ASSIGNMENT →
Show every line of the data that contains the string "irrigation".

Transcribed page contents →
|---|

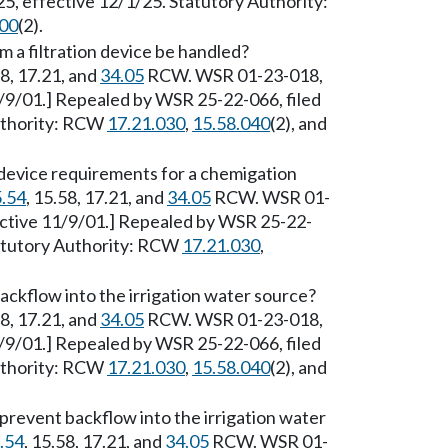
, effective 12/1/25. Statutory Authority:
800
(2).
 a filtration device be handled?
58, 17.21, and
34.05
RCW. WSR 01-23-018,
1/9/01.] Repealed by WSR 25-22-066, filed
Authority: RCW
17.21.030
,
15.58.040
(2), and
 device requirements for a chemigation
.54
, 15.58, 17.21, and
34.05
RCW. WSR 01-
ective 11/9/01.] Repealed by WSR 25-22-
tatutory Authority: RCW
17.21.030
,
ckflow into the irrigation water source?
58, 17.21, and
34.05
RCW. WSR 01-23-018,
1/9/01.] Repealed by WSR 25-22-066, filed
Authority: RCW
17.21.030
,
15.58.040
(2), and
revent backflow into the irrigation water
.54
, 15.58, 17.21, and
34.05
RCW. WSR 01-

|---|

ANSWER SPACE →
ckflow into the irrigation water source?
revent backflow into the irrigation water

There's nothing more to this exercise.